Juan Carlos Martínez EN EL COCHE DE SAN FERNANDO

FUGAS

12 jun 2015 . Actualizado a las 05:00 h.

El paseo natural de Vigo, Castrelos aparte, es Samil. La ciudad, como Afrodita, salió del mar, pero en los últimos dos siglos se pasó a Hefesto, y la maquinaria de Vigo -la de la pesca y sus derivados, la de los astilleros, la del transporte marítimo- ocupó la costa arenosa con sus metales y sus hormigones. La población se multiplicó; el valle Fragoso cambió las fragas por los edificios y los talleres, y el camino inevitable de los vecinos hasta el mar se fue inclinando hacia la boca de la ría. Allí se tiende Samil, con su largo pinar y su paseo marítimo ajedrezado de los setenta, que en este medio siglo ha ido ganando una apariencia clásica. A pesar de ello, los vigueses, siempre en vanguardia, aspiran a levantarlo y devolverle al arenal la libertad de movimientos.
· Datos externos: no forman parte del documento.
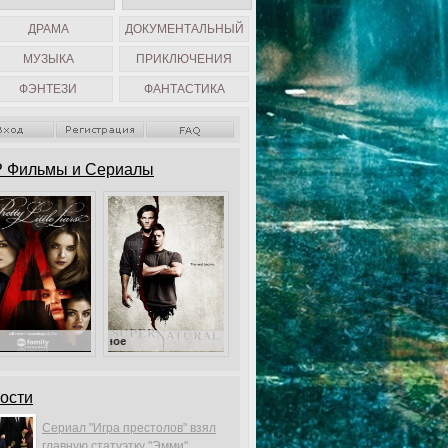
ДРАМА
ДОКУМЕНТАЛЬНЫЙ
МУЗЫКА
ПРИКЛЮЧЕНИЯ
ФЭНТЕЗИ
ФАНТАСТИКА
 Фильмы и Сериалы
Милые обманщицы
Сверхъестественное
ости
Сериал "Игра престолов" взял
главную статуэтку "Эмми".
Samil encarna la estampa ideal de las Rías Baixas que llevamos impresa en la imaginación colectiva, gracias a Urbano Lugrís y al Castelao pintor: olas suaves, arenal blanco, sombra de pinos y un fondo paradisíaco: a la izquierda y de frente las islas Cíes, «wagnerianas», que decía Antonio Palacios, y a la derecha las magníficas playas aún sin urbanizar de Cangas: Melide, Barra y Nerga. 
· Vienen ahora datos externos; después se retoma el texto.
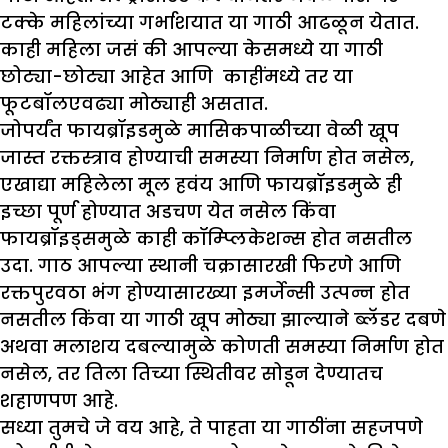
टक्के महिलांच्या गर्भाशयात या गाठी आढळून येतात.
काही महिला जसं की आपल्या केसमध्ये या गाठी
छोट्या-छोट्या आहेत आणि काहींमध्ये तर या
फूटबॉलएवढ्या मोठ्याही असतात.
जोपर्यंत फायब्रॉइडमुळे मासिकपाळीच्या वेळी खूप
जास्त रक्तस्त्राव होण्याची समस्या निर्माण होत नसेल,
एखाद्या महिलेला मूल हवंय आणि फायब्रॉइडमुळे ही
इच्छा पूर्ण होण्यात अडचण येत नसेल किंवा
फायब्रॉइड्समुळे काही कॉम्प्लिकेशन्स होत नसतील
उदा. गाठ आपल्या स्थानी चक्रासारखी फिरणे आणि
रक्तपुरवठा भंग होण्यासारख्या इमर्जेन्सी उत्पन्न होत
नसतील किंवा या गाठी खूप मोठ्या झाल्याने ब्लॅडर दबणे
अथवा मलाशय दबल्यामुळे कोणती समस्या निर्माण होत
नसेल, तर तिला तिच्या स्थितीवर सोडून देण्यातच
शहाणपण आहे.
सध्या तुमचे जे वय आहे, ते पाहता या गाठींना सहजपणे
Bajando por Alcabre, las calles arboladas ya anuncian el respiro verde y azul de Samil. En marzo, el martilleo de un peto en el pinar recuerda que la naturaleza reclama este señorío. A partir de junio deberíamos ir a Samil a bañarnos y a jugar, como hace la juventud viguesa. Acercarse en verano en plan contemplativo, con el toque mirón del flâneur, es imprudente: tanta belleza junta produce el síndrome de Stendhal, molesto como una insolación.